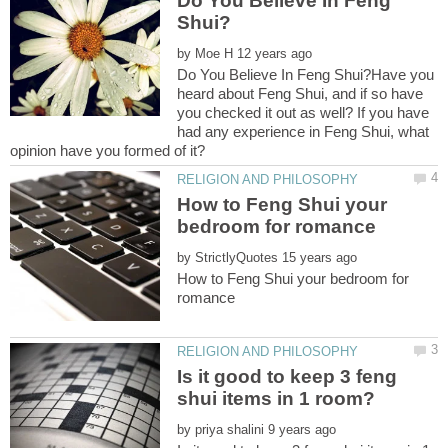
Do You Believe In Feng
by
Do You Believe In Feng Shui?Have you
heard about Feng Shui, and if so have
you checked it out as well? If you have
had any experience in Feng Shui, what
How to Feng Shui your
by
How to Feng Shui your bedroom for
Is it good to keep 3 feng
by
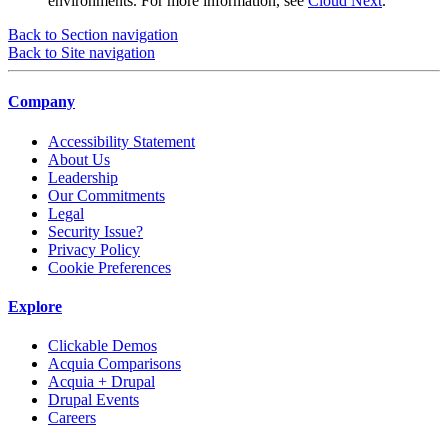
environments. For more information, see
Cloud Next
.
Back to Section navigation
Back to Site navigation
Company
Accessibility Statement
About Us
Leadership
Our Commitments
Legal
Security Issue?
Privacy Policy
Cookie Preferences
Explore
Clickable Demos
Acquia Comparisons
Acquia + Drupal
Drupal Events
Careers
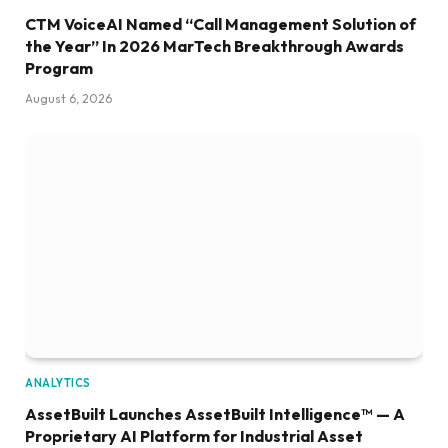
CTM VoiceAI Named “Call Management Solution of
the Year” In 2026 MarTech Breakthrough Awards
Program
August 6, 2026
ANALYTICS
AssetBuilt Launches AssetBuilt Intelligence™ — A
Proprietary AI Platform for Industrial Asset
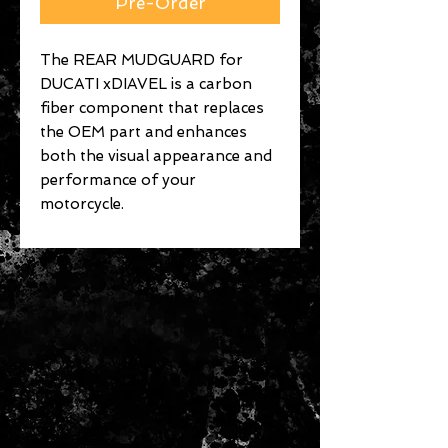
Pre-Order
The REAR MUDGUARD for
DUCATI xDIAVEL is a carbon
fiber component that replaces
the OEM part and enhances
both the visual appearance and
performance of your
motorcycle.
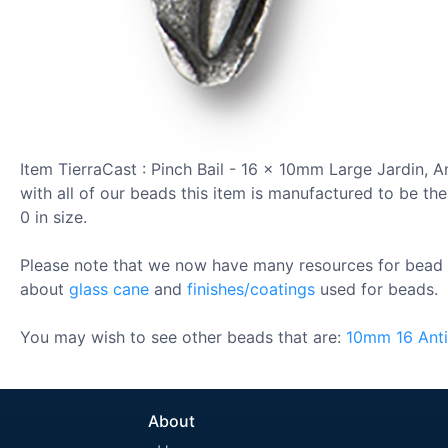
Item TierraCast : Pinch Bail - 16 x 10mm Large Jardin, 
with all of our beads this item is manufactured to be the
0 in size.
Please note that we now have many resources for bead 
about
glass cane
and
finishes/coatings
used for beads.
You may wish to see other beads that are:
10mm
16
Ant
About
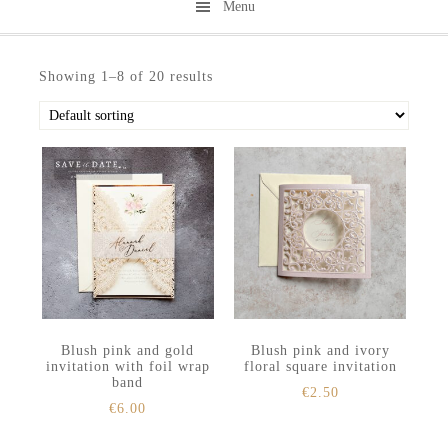
Menu
Skip
Skip
to
to
Showing 1–8 of 20 results
secondary
main
menu
content
Blush pink and gold
Blush pink and ivory
invitation with foil wrap
floral square invitation
band
€
2.50
€
6.00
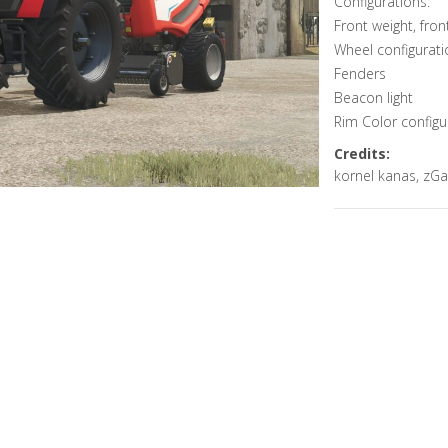
Configurations:
Front weight, fron
Wheel configurati
Fenders
Beacon light
Rim Color configu
Credits:
kornel kanas, zGa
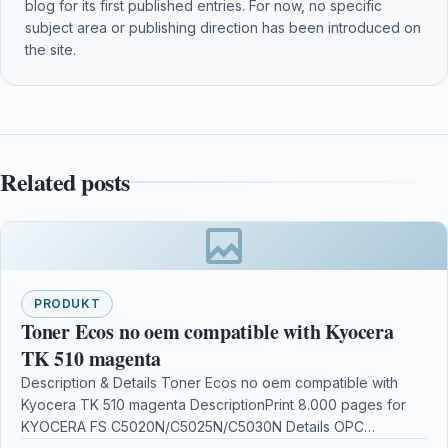
blog for its first published entries. For now, no specific
subject area or publishing direction has been introduced on
the site.
Related posts
PRODUKT
Toner Ecos no oem compatible with Kyocera
TK 510 magenta
Description & Details Toner Ecos no oem compatible with
Kyocera TK 510 magenta DescriptionPrint 8.000 pages for
KYOCERA FS C5020N/C5025N/C5030N Details OPC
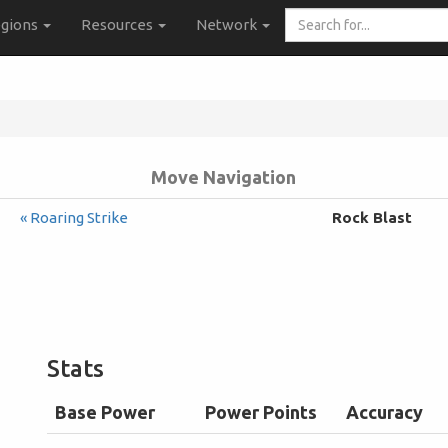
Search
gions
Resources
Network
for...
Move Navigation
« Roaring Strike
Rock Blast
Stats
Base Power
Power Points
Accuracy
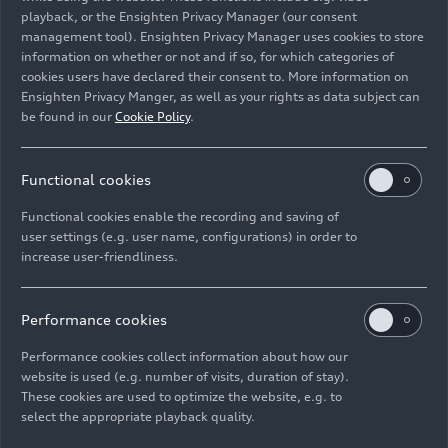
playback, or the Ensighten Privacy Manager (our consent
management tool). Ensighten Privacy Manager uses cookies to store
information on whether or not and if so, for which categories of
cookies users have declared their consent to. More information on
Ensighten Privacy Manger, as well as your rights as data subject can
be found in our
Cookie Policy
.
Functional cookies
Functional cookies enable the recording and saving of
user settings (e.g. user name, configurations) in order to
increase user-friendliness.
06/23/2026
Photo
06/23/2026
Photo
Audi S3 Sedan
Audi S3 Sportback
Performance cookies
Performance cookies collect information about how our
website is used (e.g. number of visits, duration of stay).
These cookies are used to optimize the website, e.g. to
select the appropriate playback quality.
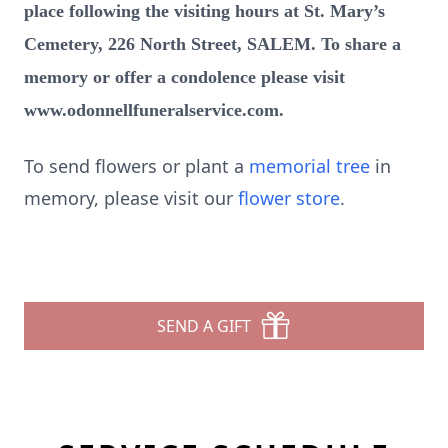
place following the visiting hours at St. Mary’s
Cemetery, 226 North Street, SALEM. To share a
memory or offer a condolence please visit
www.odonnellfuneralservice.com.
To send flowers or plant a
memorial tree
in
memory, please visit our
flower store
.
SEND A GIFT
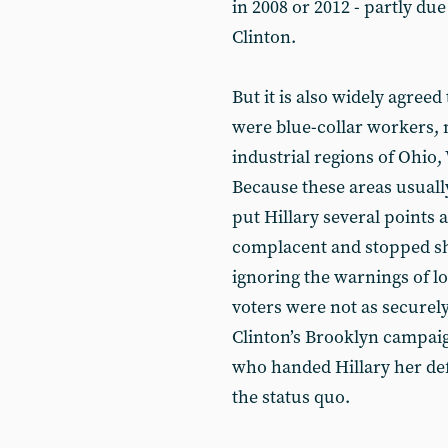
in 2008 or 2012 - partly due
Clinton.
But it is also widely agree
were blue-collar workers, 
industrial regions of Ohio
Because these areas usual
put Hillary several points
complacent and stopped sho
ignoring the warnings of lo
voters were not as securely
Clinton’s Brooklyn campaig
who handed Hillary her def
the status quo.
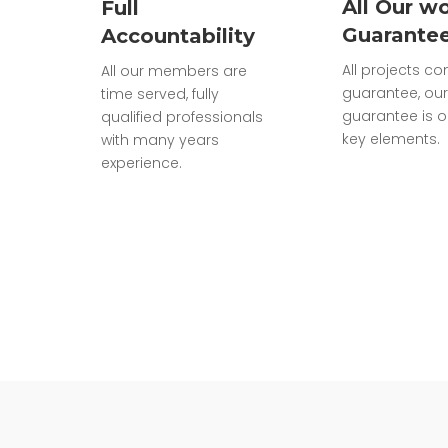
All Our wo
Full
Guarante
Accountability
All projects c
All our members are
guarantee, our
time served, fully
guarantee is o
qualified professionals
key elements.
with many years
experience.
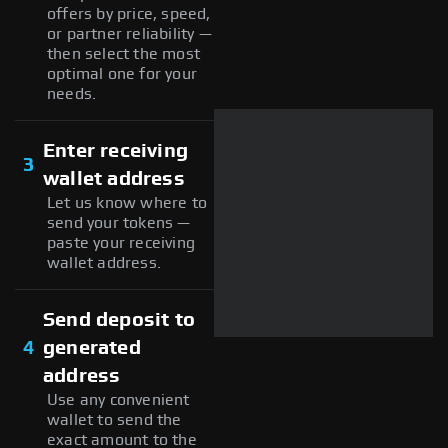
offers by price, speed,
or partner reliability —
then select the most
optimal one for your
needs.
Enter receiving
3
wallet address
Let us know where to
send your tokens —
paste your receiving
wallet address.
Send deposit to
4
generated
address
Use any convenient
wallet to send the
exact amount to the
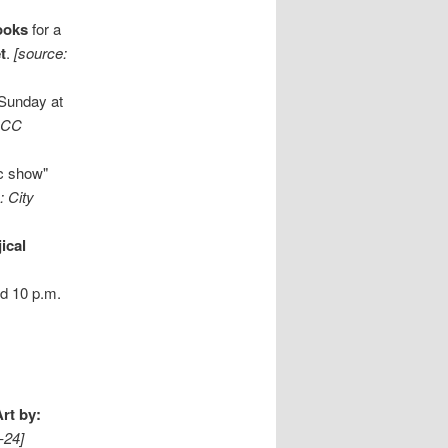
ooks
for a
t
.
[source:
 Sunday at
CCC
c show"
: City
ical
nd 10 p.m.
Art by:
-24]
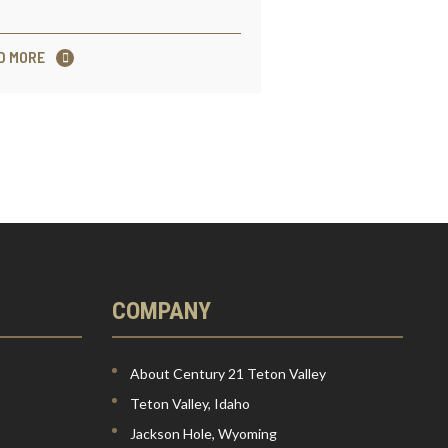
D MORE
COMPANY
About Century 21 Teton Valley
Teton Valley, Idaho
Jackson Hole, Wyoming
+ + + +
- PROMPT
Within the data above, find the lines that contain the word "your" and copy each of them.

- ANSWER AREA
How to Feng Shui your
How to Feng Shui your bedroom for
performance of your
Ensighten Privacy Manger, as well as your rights as data subject can
optimal one for your
send your tokens —
paste your receiving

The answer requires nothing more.